▼▼▼
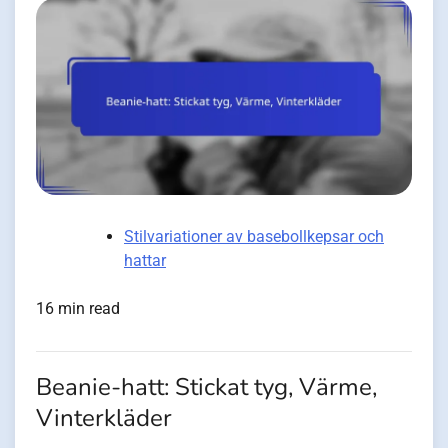
Stilvariationer av basebollkepsar och
hattar
16 min read
Beanie-hatt: Stickat tyg, Värme,
Vinterkläder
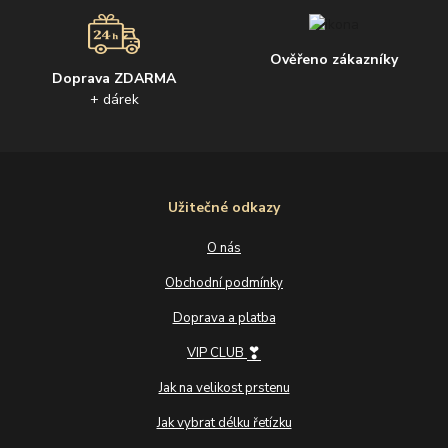
Ověřeno zákazníky
Doprava ZDARMA
+ dárek
Užitečné odkazy
O nás
Obchodní podmínky
Doprava a platba
❣
VIP CLUB
Jak na velikost prstenu
Jak vybrat délku řetízku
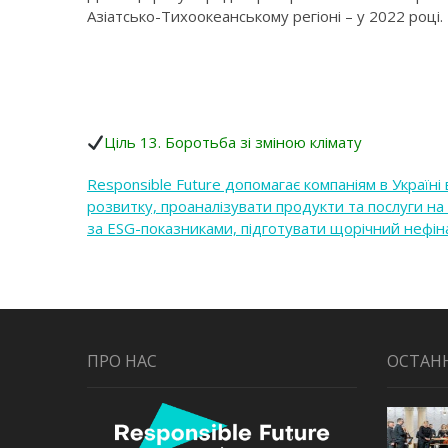
Азіатсько-Тихоокеанському регіоні – у 2022 році.
Ціль 13. Боротьба зі зміною клімату
Responsible Future допомагає компаніям в Україн
розвитку, проаналізувати продукти та послуги на
за ESG-показниками, підготувати щорічний нефін
ПРО НАС
ОСТАН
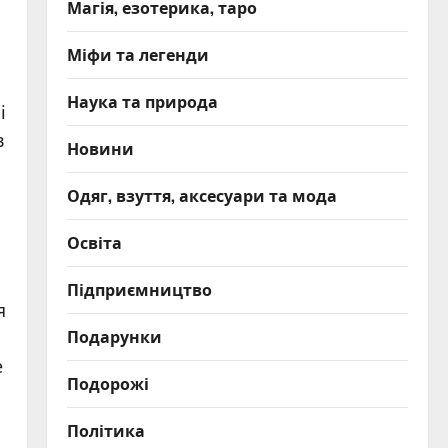
Магія, езотерика, таро
Міфи та легенди
Наука та природа
і
в
Новини
Одяг, взуття, аксесуари та мода
Освіта
Підприємництво
я
Подарунки
е
Подорожі
Політика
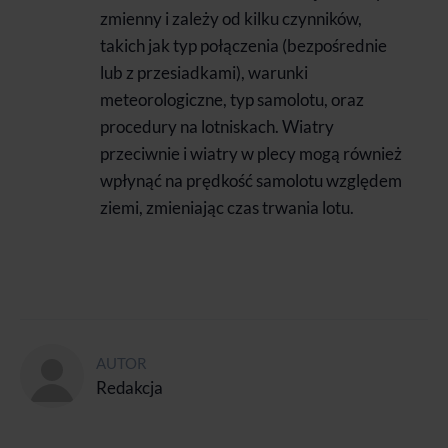
zmienny i zależy od kilku czynników,
takich jak typ połączenia (bezpośrednie
lub z przesiadkami), warunki
meteorologiczne, typ samolotu, oraz
procedury na lotniskach. Wiatry
przeciwnie i wiatry w plecy mogą również
wpłynąć na prędkość samolotu względem
ziemi, zmieniając czas trwania lotu.
AUTOR
Redakcja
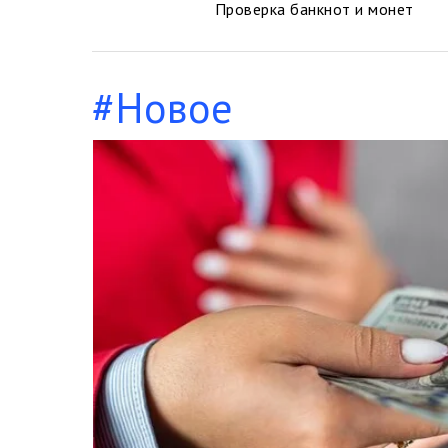
Проверка банкнот и монет
#Новое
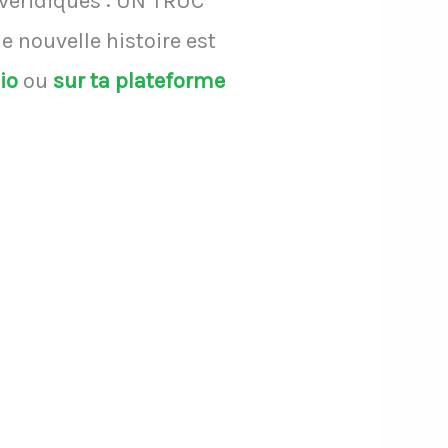
 véridiques : UN TRUC
 nouvelle histoire est
dio
ou
sur ta plateforme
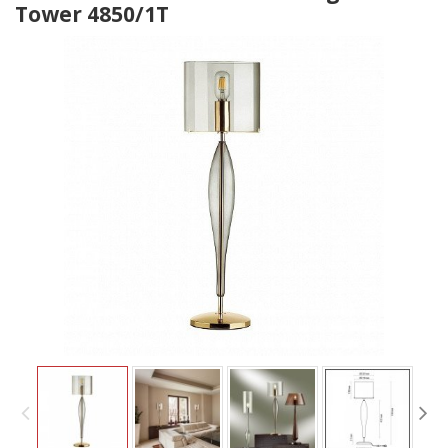
Tower 4850/1T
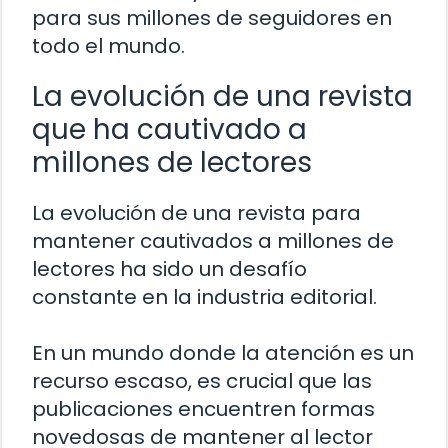
para sus millones de seguidores en
todo el mundo.
La evolución de una revista
que ha cautivado a
millones de lectores
La evolución de una revista para
mantener cautivados a millones de
lectores ha sido un desafío
constante en la industria editorial.
En un mundo donde la atención es un
recurso escaso, es crucial que las
publicaciones encuentren formas
novedosas de mantener al lector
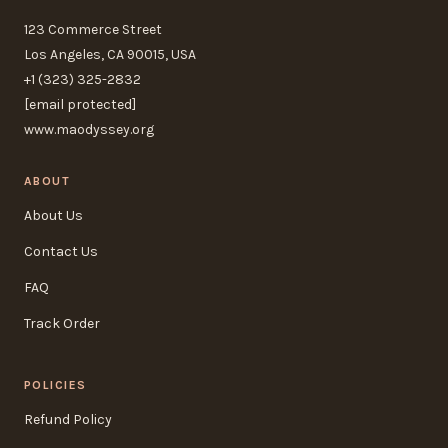
123 Commerce Street
Los Angeles, CA 90015, USA
+1 (323) 325-2832
[email protected]
www.maodyssey.org
ABOUT
About Us
Contact Us
FAQ
Track Order
POLICIES
Refund Policy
▲▲▲
(WHAT IS REQUIRED) From the line that contains "www.maodyssey.org" to the last line of the data, write out each line exactly and add nothing.

(EXERCISE OUTPUT)
www.maodyssey.org
ABOUT
About Us
Contact Us
FAQ
Track Order
POLICIES
Refund Policy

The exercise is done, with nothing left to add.